The financial and human cost of hospitalization
There is, however, one argument that should resonate across party lines: cost.
Keeping an otherwise healthy child hospitalized for a month is extraordinarily expensive. Children’s hospitals report daily charges that can exceed $5,000 per day, meaning a single month-long cycle of blina can run well into six figures before accounting for labs, imaging, and inpatient staffing.
[Image comparing pediatric inpatient care costs versus pediatric home health care costs]
Meanwhile, published evaluations of home-infusion pathways for blina show savings of $30,000 per patient in drug-related costs alone. When care can safely move home, costs fall and scarce inpatient beds can be preserved for the sickest children.

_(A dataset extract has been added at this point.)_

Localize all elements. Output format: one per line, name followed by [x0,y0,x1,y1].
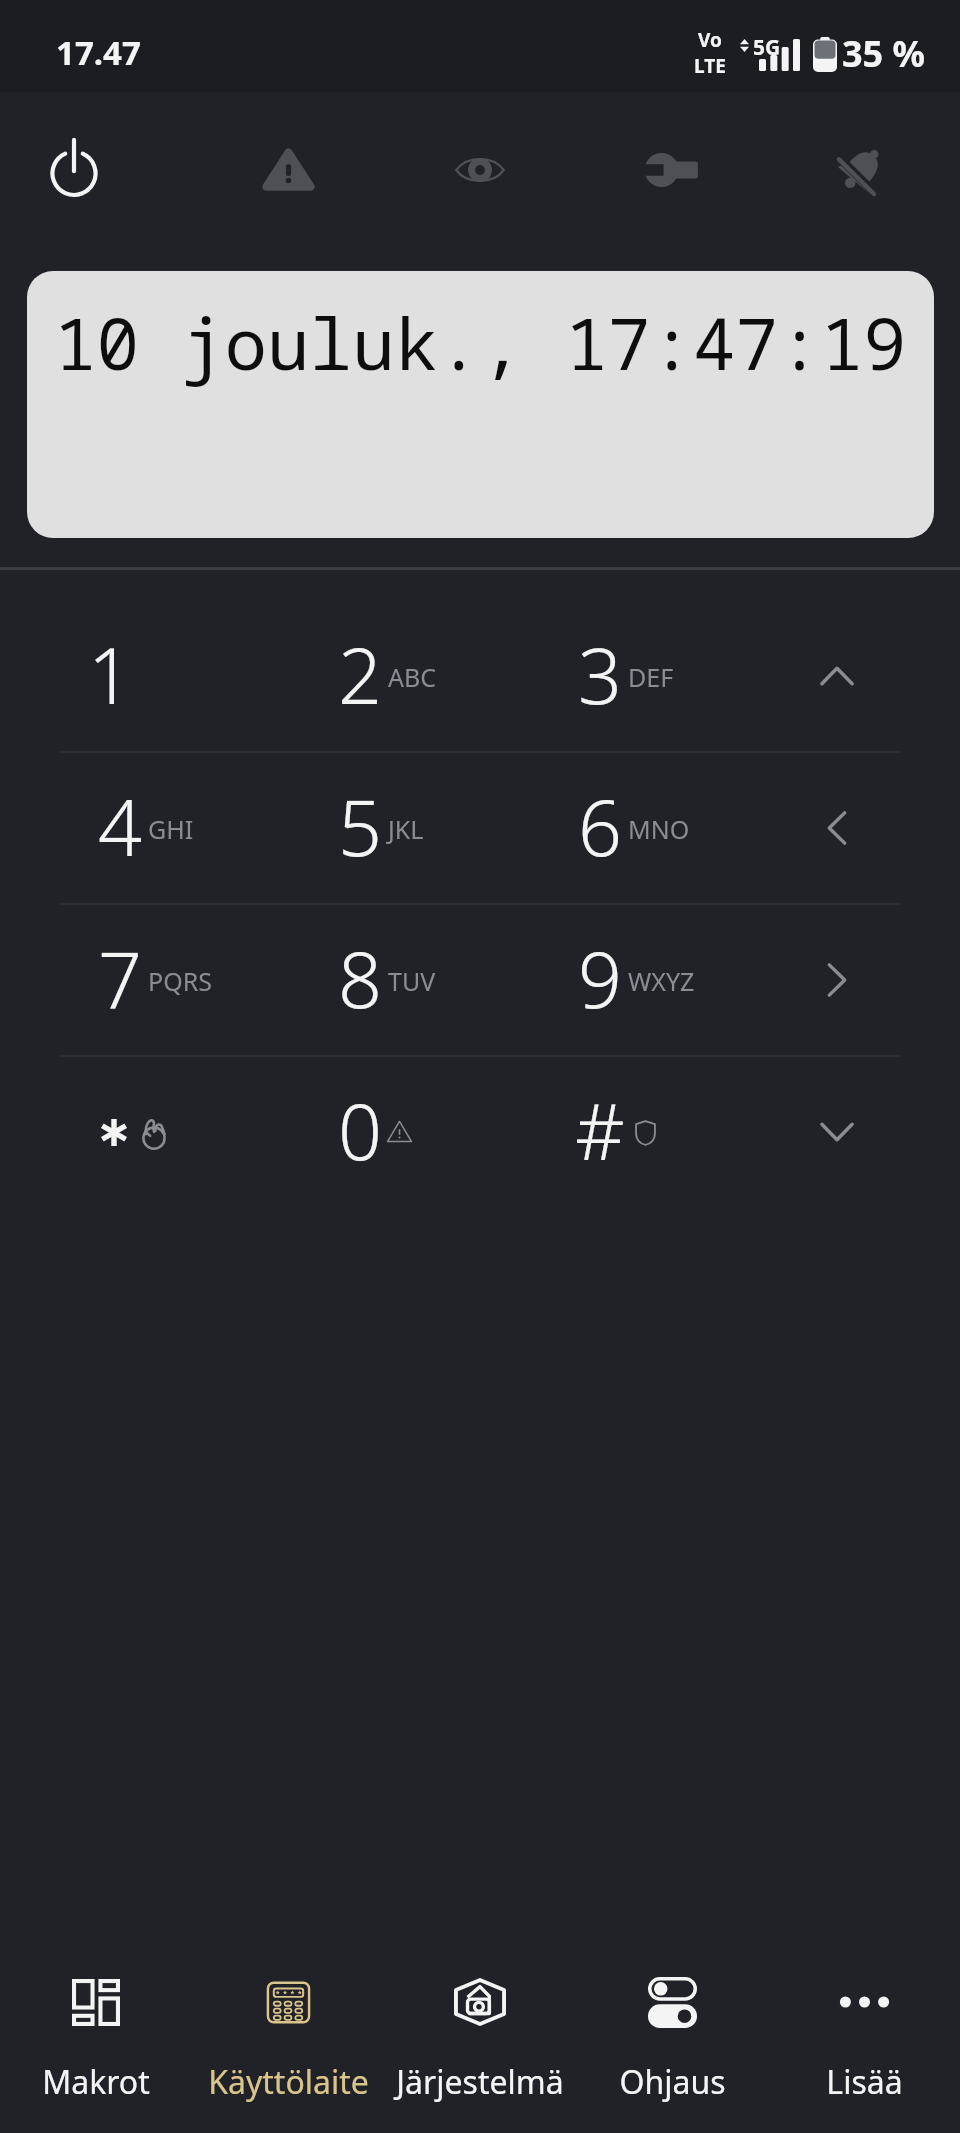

We have already seen what is possible when policymakers invest in care delivery. Just a few months ago, the U.S. House of Representatives overwhelmingly approved extending Medicare’s “Hospital at Home” through bipartisan leadership, including Pennsylvania Reps. Lloyd Smucker and Rep. Dwight Evans. Children deserve that same commitment. The contrast in pediatrics is stark. Despite great need, children remain largely excluded from the home-based care wave widely embraced for adults. There are only two pediatric “Hospital at Home” programs nationwide and far fewer options for pediatric home health services.
A call for policy reform
Scientific breakthroughs matter only if they reach the people they are meant to help. No child should spend months confined to a hospital to receive treatment that could safely continue at home. Congress should direct the Centers for Medicare and Medicaid Services to launch a pediatric home-infusion demonstration program, with enhanced federal matching and dedicated funding for states to sustain pediatric home-care capacity, including pediatric nurse training and expanded rural services.
With targeted federal incentives and thoughtful payment reform, we can make sure that the next great pediatric cancer innovation reaches every child and build the care infrastructure that lets children heal where they belong: at home.
Alexis Chen Boulter is a pediatric hematology-oncology fellow.